▶ _Exercise prompt_
Return only the stretch of the material below that begins with the line containing "Locate an element" and ends with the line containing "What do you", exactly; both of those lines belong to it.

▶ _Data supplied_

***

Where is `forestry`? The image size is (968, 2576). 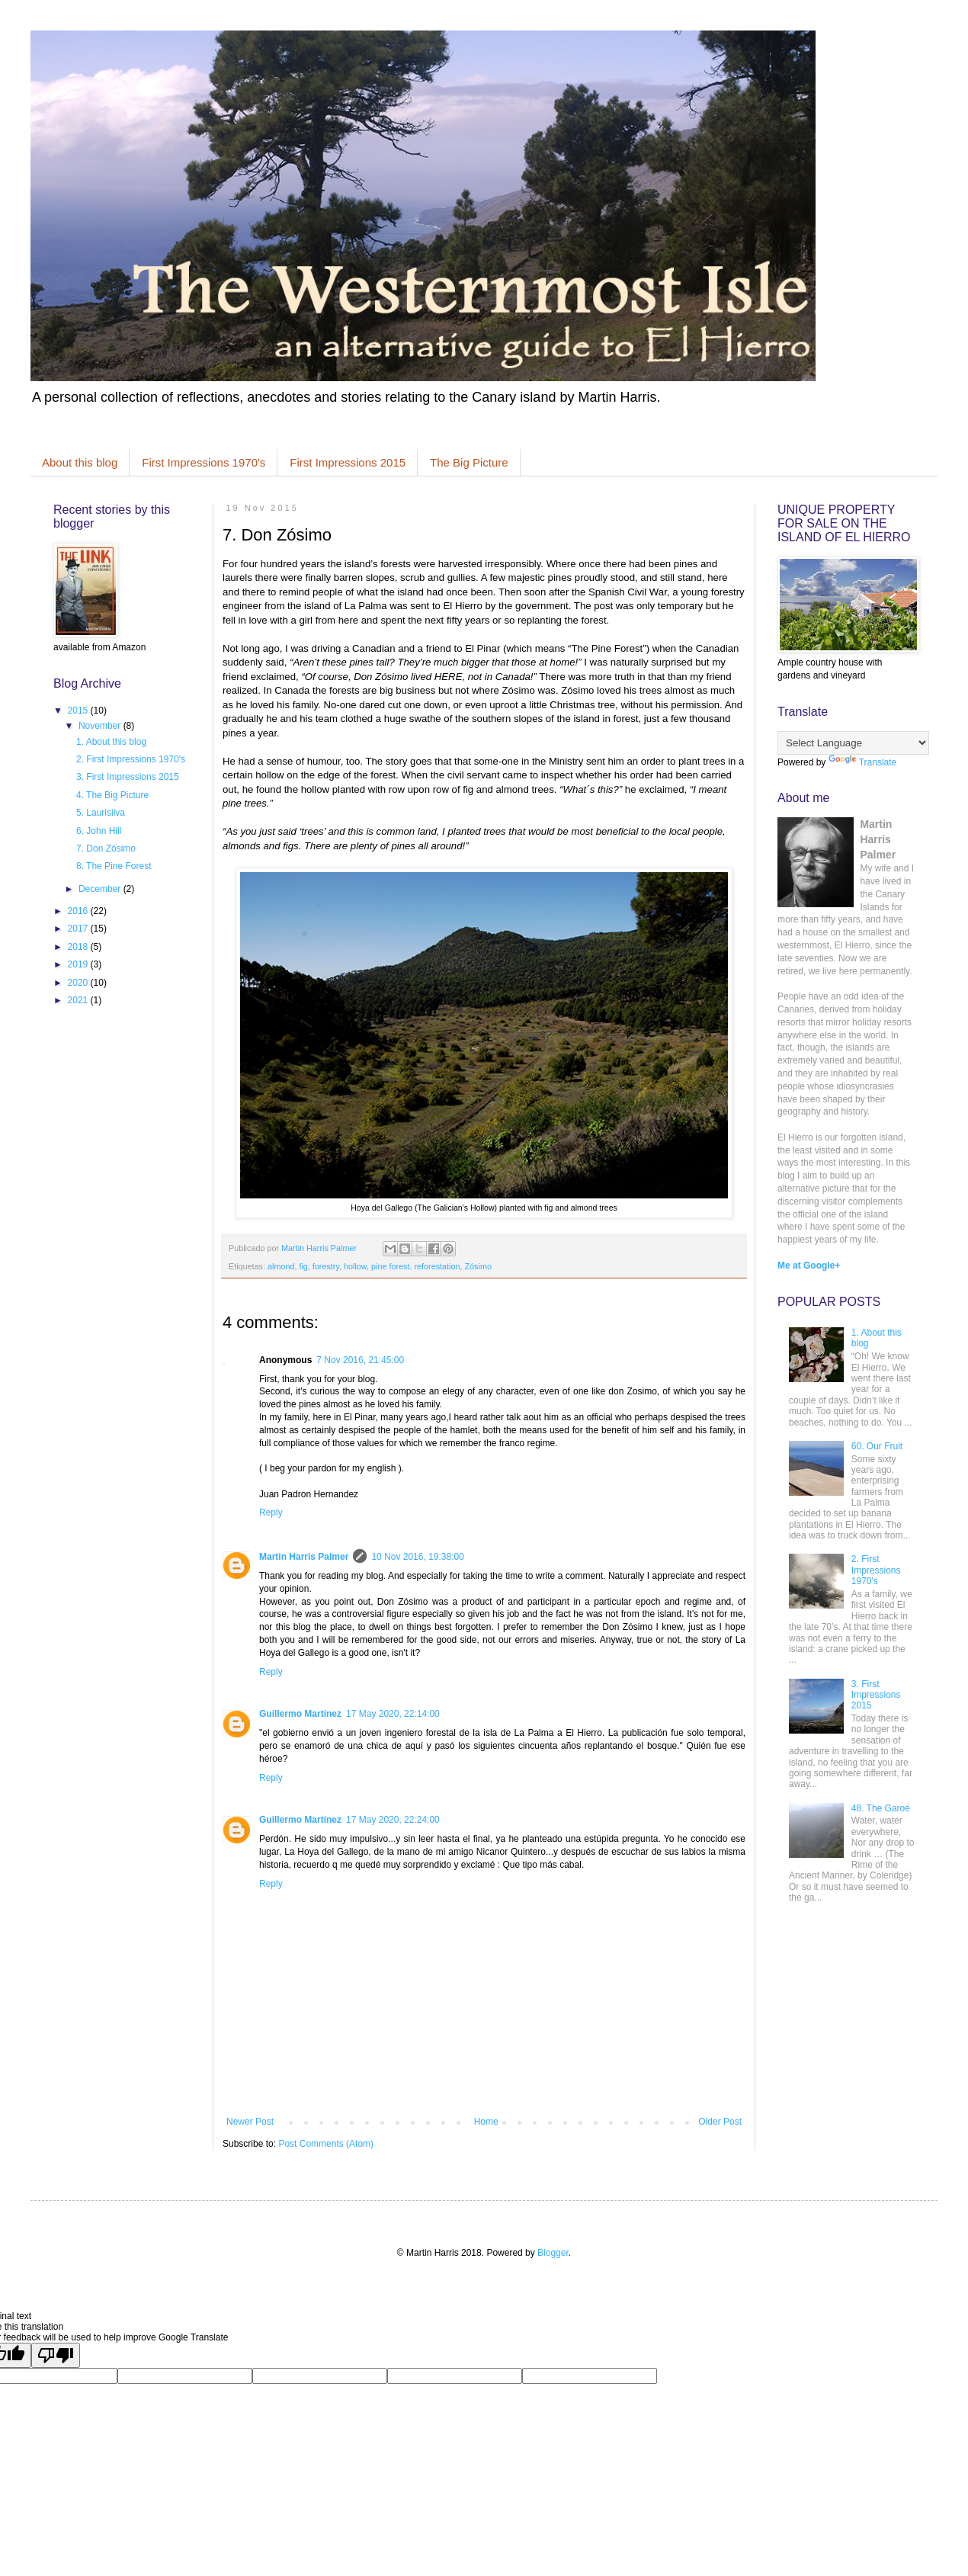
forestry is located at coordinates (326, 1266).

***

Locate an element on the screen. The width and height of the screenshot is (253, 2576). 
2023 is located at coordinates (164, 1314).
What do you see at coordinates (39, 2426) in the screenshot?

***

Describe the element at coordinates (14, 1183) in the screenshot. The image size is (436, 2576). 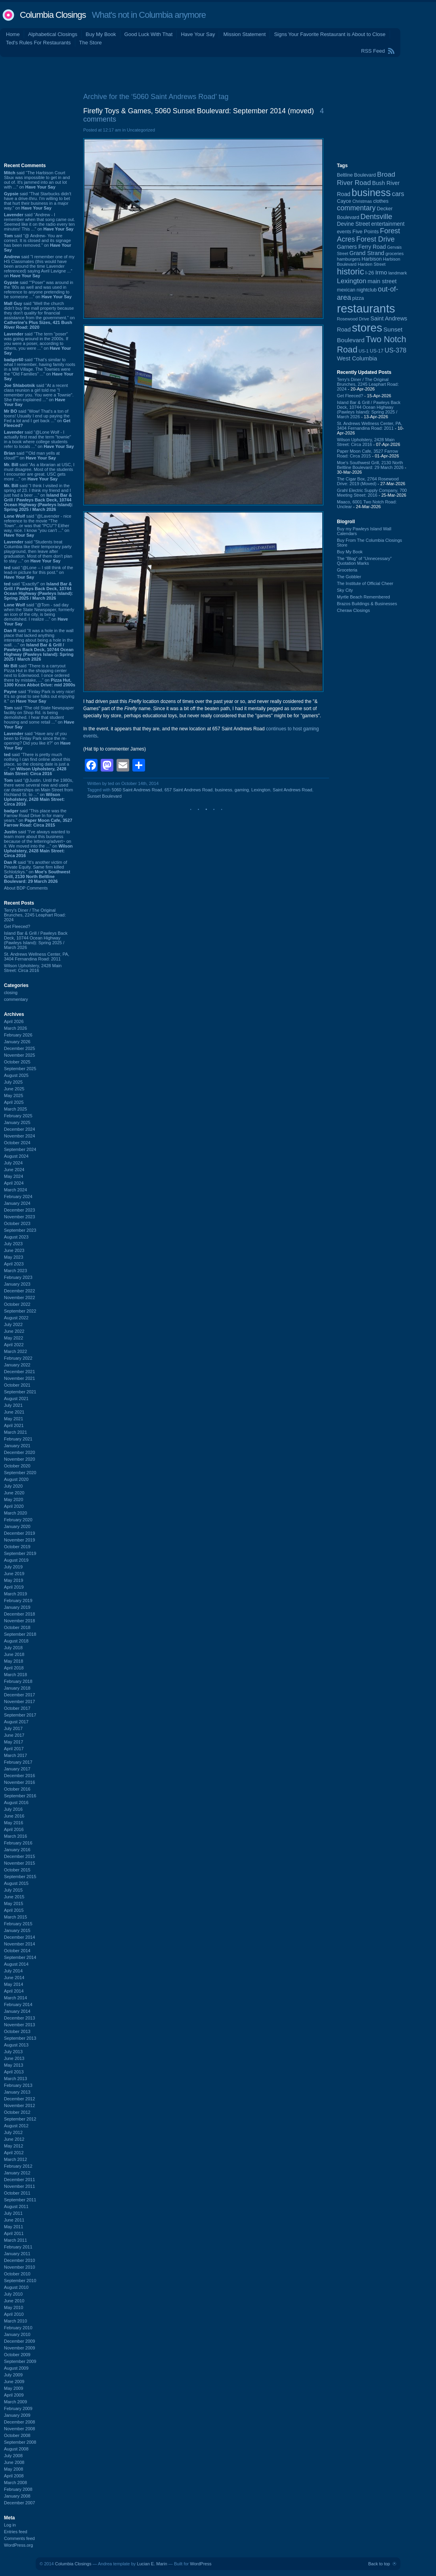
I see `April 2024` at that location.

***

▶ _Solved exercise_
Locate an element on the screen. The width and height of the screenshot is (253, 2576). 
2023 is located at coordinates (164, 1314).
What do you see at coordinates (39, 2426) in the screenshot?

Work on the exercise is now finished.